TASK ITEM:
Write out the listing exactly, from its first line through the line holding "mueve entre lo", but include none of the pictures.

┌─ INPUT FOR THIS TASK

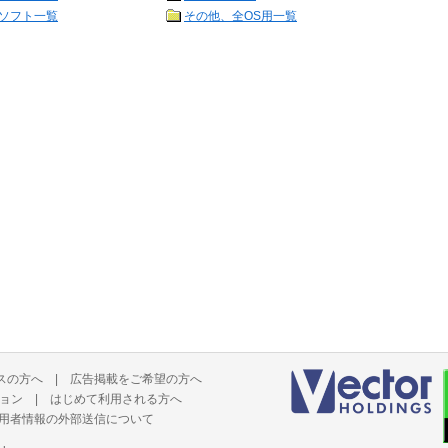
ソフト一覧
その他、全OS用一覧
スの方へ
|
広告掲載をご希望の方へ
ョン
|
はじめて利用される方へ
用者情報の外部送信について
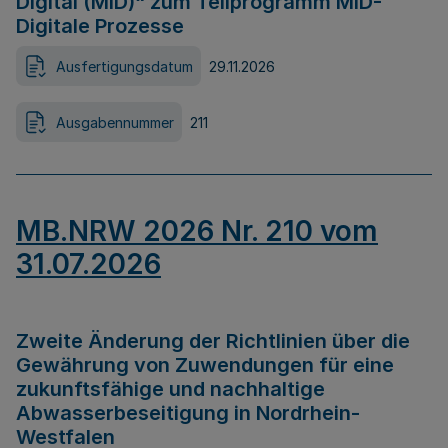
Digital (MID)“ zum Teilprogramm MID-
Digitale Prozesse
Ausfertigungsdatum
29.11.2026
Ausgabennummer
211
MB.NRW 2026 Nr. 210 vom
31.07.2026
Zweite Änderung der Richtlinien über die
Gewährung von Zuwendungen für eine
zukunftsfähige und nachhaltige
Abwasserbeseitigung in Nordrhein-
Westfalen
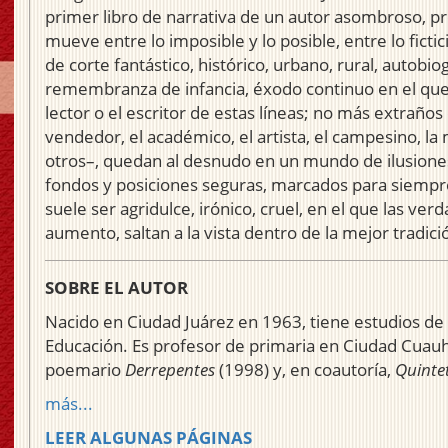
primer libro de narrativa de un autor asombroso, pro
mueve entre lo imposible y lo posible, entre lo fictic
de corte fantástico, histórico, urbano, rural, autobiog
remembranza de infancia, éxodo continuo en el que
lector o el escritor de estas líneas; no más extraños q
vendedor, el académico, el artista, el campesino, la
otros–, quedan al desnudo en un mundo de ilusiones
fondos y posiciones seguras, marcados para siempre
suele ser agridulce, irónico, cruel, en el que las ve
aumento, saltan a la vista dentro de la mejor tradic
SOBRE EL AUTOR
Nacido en Ciudad Juárez en 1963, tiene estudios de 
Educación. Es profesor de primaria en Ciudad Cuau
poemario
Derrepentes
(1998) y, en coautoría,
Quinte
más...
LEER ALGUNAS PÁGINAS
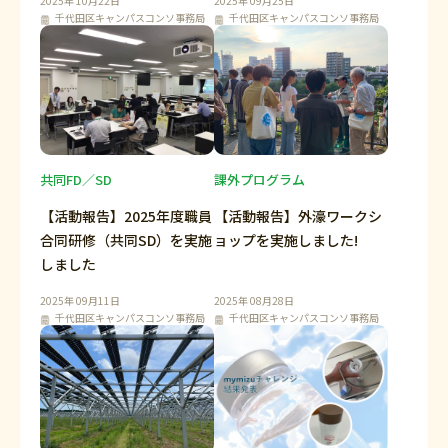
2025年 10月22日
2025年 09月25日
千代田区キャンパスコンソ事務局
千代田区キャンパスコンソ事務局
共同FD／SD
課外プログラム
【活動報告】2025年度職員
【活動報告】外濠ワークシ
合同研修（共同SD）を実施
ョップを実施しました!
しました
2025年 09月11日
2025年 08月28日
千代田区キャンパスコンソ事務局
千代田区キャンパスコンソ事務局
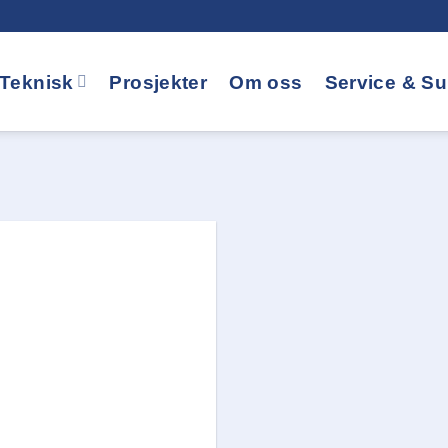
Teknisk
Prosjekter
Om oss
Service & Su
Legg i
huskelisten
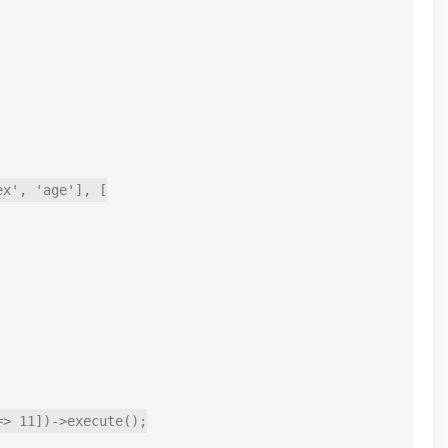
x', 'age'], [

> 11])->execute();
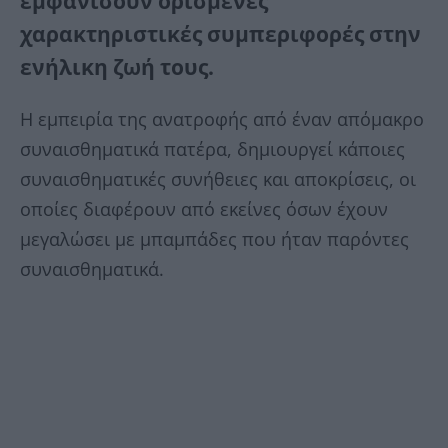
εμφανίσουν ορισμένες
χαρακτηριστικές συμπεριφορές στην
ενήλικη ζωή τους.
Η εμπειρία της ανατροφής από έναν απόμακρο
συναισθηματικά πατέρα, δημιουργεί κάποιες
συναισθηματικές συνήθειες και αποκρίσεις, οι
οποίες διαφέρουν από εκείνες όσων έχουν
μεγαλώσει με μπαμπάδες που ήταν παρόντες
συναισθηματικά.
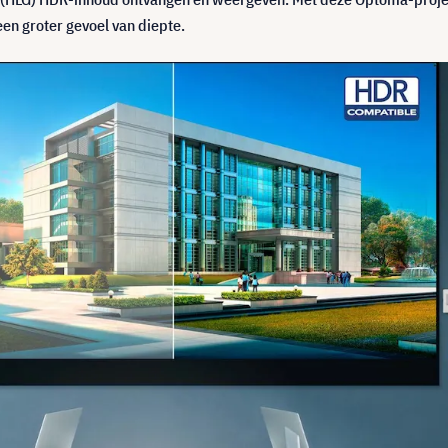
 een groter gevoel van diepte.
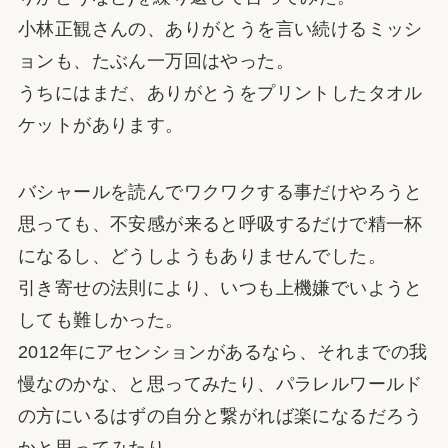
小林正観さんの、ありがとうを言い続けるミッシ
ョンも、たぶん一万回はやった。
うちにはまだ、ありがとうをプリントしたタオル
ケットがあります。
バシャールを読んでワクワクする事だけやろうと
思っても、不安感が来ると呼吸するだけで精一杯
になるし、どうしようもありませんでした。
引き寄せの法則により、いつも上機嫌でいようと
しても難しかった。
2012年にアセンションがあるなら、それまでの我
慢なのかな、と思ってみたり、パラレルワールド
の方にいるはずの自分と繋がれば楽になるだろう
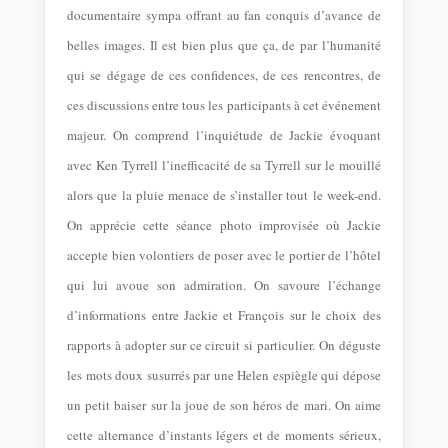
documentaire sympa offrant au fan conquis d’avance de
belles images. Il est bien plus que ça, de par l’humanité
qui se dégage de ces confidences, de ces rencontres, de
ces discussions entre tous les participants à cet événement
majeur. On comprend l’inquiétude de Jackie évoquant
avec Ken Tyrrell l’inefficacité de sa Tyrrell sur le mouillé
alors que la pluie menace de s’installer tout le week-end.
On apprécie cette séance photo improvisée où Jackie
accepte bien volontiers de poser avec le portier de l’hôtel
qui lui avoue son admiration. On savoure l’échange
d’informations entre Jackie et François sur le choix des
rapports à adopter sur ce circuit si particulier. On déguste
les mots doux susurrés par une Helen espiègle qui dépose
un petit baiser sur la joue de son héros de mari. On aime
cette alternance d’instants légers et de moments sérieux,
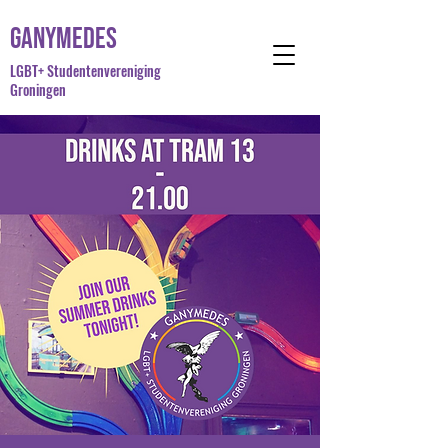
Ganymedes
LGBT+ Studentenvereniging
Groningen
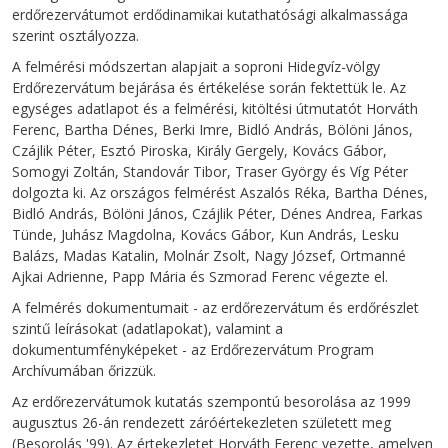
erdőrezervátumot erdődinamikai kutathatósági alkalmassága
szerint osztályozza.
A felmérési módszertan alapjait a soproni Hidegvíz-völgy
Erdőrezervátum bejárása és értékelése során fektettük le. Az
egységes adatlapot és a felmérési, kitöltési útmutatót Horváth
Ferenc, Bartha Dénes, Berki Imre, Bidló András, Bölöni János,
Czájlik Péter, Esztó Piroska, Király Gergely, Kovács Gábor,
Somogyi Zoltán, Standovár Tibor, Traser György és Víg Péter
dolgozta ki. Az országos felmérést Aszalós Réka, Bartha Dénes,
Bidló András, Bölöni János, Czájlik Péter, Dénes Andrea, Farkas
Tünde, Juhász Magdolna, Kovács Gábor, Kun András, Lesku
Balázs, Madas Katalin, Molnár Zsolt, Nagy József, Ortmanné
Ajkai Adrienne, Papp Mária és Szmorad Ferenc végezte el.
A felmérés dokumentumait - az erdőrezervátum és erdőrészlet
szintű leírásokat (adatlapokat), valamint a
dokumentumfényképeket - az Erdőrezervátum Program
Archívumában őrizzük.
Az erdőrezervátumok kutatás szempontú besorolása az 1999
augusztus 26-án rendezett záróértekezleten született meg
(Besorolás '99). Az értekezletet Horváth Ferenc vezette, amelyen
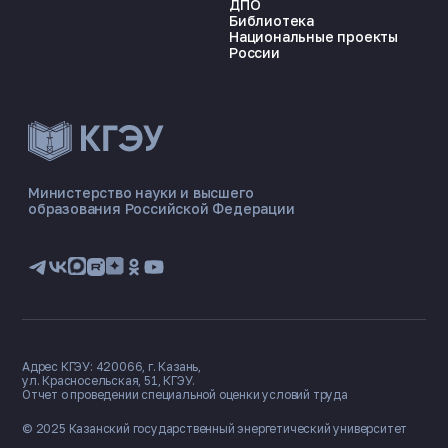
ДПО
Библиотека
Национальные проекты
России
ЭНЕРГОКОД — ПОМОЩНИК КГЭУ
ONLINE ·
Министерство науки и высшего
образования Российской Федерации
🎓 Институты
📋 Приёмная комиссия
🏠 Общежитие
🧮 Баллы и направления
Адрес КГЭУ: 420066, г. Казань,
ул. Красносельская, 51, КГЭУ.
Отчет о проведении специальной оценки условий труда
© 2025 Казанский государственный
энергетический университет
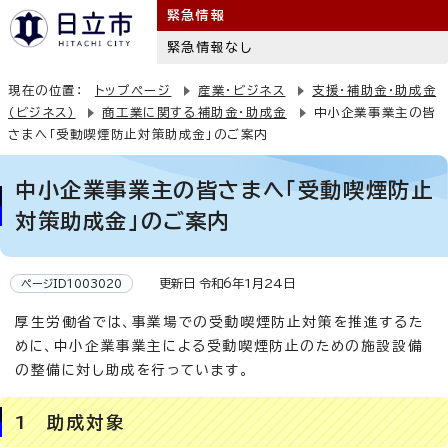
緊急情報
緊急情報なし
現在の位置：
トップページ
産業・ビジネス
支援・補助金・助成金
（ビジネス）
商工業に関する補助金・助成金
中小企業事業主の皆
さまへ「受動喫煙防止対策助成金」のご案内
中小企業事業主の皆さまへ「受動喫煙防止
対策助成金」のご案内
更新日 令和6年1月24日
ページID1003020
厚生労働省では、事業場での受動喫煙防止対策を推進するた
めに、中小企業事業主による受動喫煙防止のための施設設備
の整備に対し助成を行っています。
1 助成対象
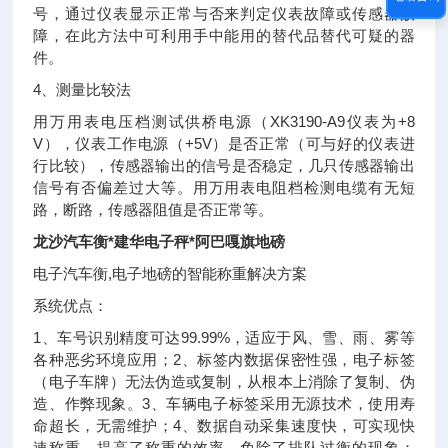
号，通过仪表显示正常与否来判定仪表故障或传感器故
障，在此方法中可利用手中能用的替代品替代可疑的器
件。
4、测量比较法
用万用表电压档测试供桥电源（XK3190-A9仪表为+8
V），仪表工作电源（+5V）是否正常（可与好的仪表进
行比较），传感器输出的信号是否稳定，几只传感器输出
信号有否偏差过大等。用万用表电阻档检测电缆有无短
路，断路，传感器阻值是否正常等。
龙沙汽车衡*建华电子秤*阿巴嘎旗地磅
电子汽车衡,电子地磅的智能称重解决方案
系统优点：
1、车号识别精度可达99.99%，适应于风、雪、雨、雾等
各种恶劣环境应用；2、标签内数据保密性强，电子标签
（电子车牌）无法伪造或复制，从根本上消除了复制、伪
造、作弊现象。3、车辆电子标签采用无源技术，使用寿
命超长，无需维护；4、数据自动采集速度快，可实现快
速称重，提高了称重的效率，免除了排队过衡的现象；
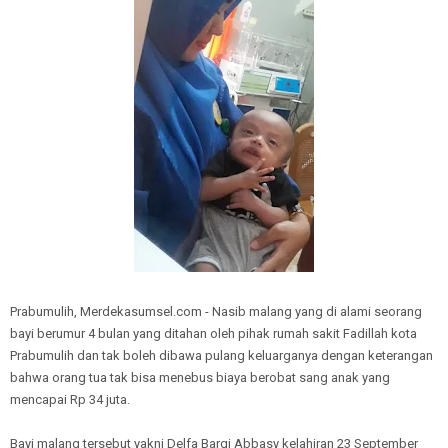
Prabumulih, Merdekasumsel.com - Nasib malang yang di alami seorang
bayi berumur 4 bulan yang ditahan oleh pihak rumah sakit Fadillah kota
Prabumulih dan tak boleh dibawa pulang keluarganya dengan keterangan
bahwa orang tua tak bisa menebus biaya berobat sang anak yang
mencapai Rp 34 juta.
Bayi malang tersebut yakni Delfa Barqi Abbasy kelahiran 23 September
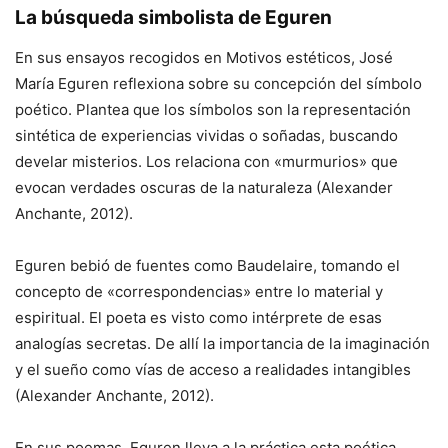
La búsqueda simbolista de Eguren
En sus ensayos recogidos en Motivos estéticos, José
María Eguren reflexiona sobre su concepción del símbolo
poético. Plantea que los símbolos son la representación
sintética de experiencias vividas o soñadas, buscando
develar misterios. Los relaciona con «murmurios» que
evocan verdades oscuras de la naturaleza (Alexander
Anchante, 2012).
Eguren bebió de fuentes como Baudelaire, tomando el
concepto de «correspondencias» entre lo material y
espiritual. El poeta es visto como intérprete de esas
analogías secretas. De allí la importancia de la imaginación
y el sueño como vías de acceso a realidades intangibles
(Alexander Anchante, 2012).
En sus poemas, Eguren lleva a la práctica esta poética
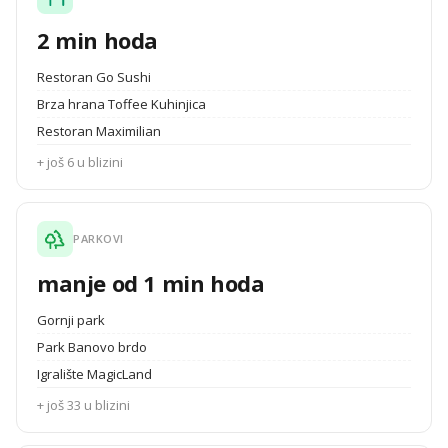
2 min hoda
Restoran Go Sushi
Brza hrana Toffee Kuhinjica
Restoran Maximilian
+ još 6 u blizini
PARKOVI
manje od 1 min hoda
Gornji park
Park Banovo brdo
Igralište MagicLand
+ još 33 u blizini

└─

ANSWER FOR THE TASK:
ソフト一覧
その他、全OS用一覧
スの方へ
|
広告掲載をご希望の方へ
ョン
|
はじめて利用される方へ
用者情報の外部送信について
Digital (MID)“ zum Teilprogramm MID-
Digitale Prozesse
Ausfertigungsdatum
29.11.2026
Ausgabennummer
211
MB.NRW 2026 Nr. 210 vom
31.07.2026
Zweite Änderung der Richtlinien über die
Gewährung von Zuwendungen für eine
zukunftsfähige und nachhaltige
Abwasserbeseitigung in Nordrhein-
Westfalen
primer libro de narrativa de un autor asombroso, pro
mueve entre lo imposible y lo posible, entre lo fictic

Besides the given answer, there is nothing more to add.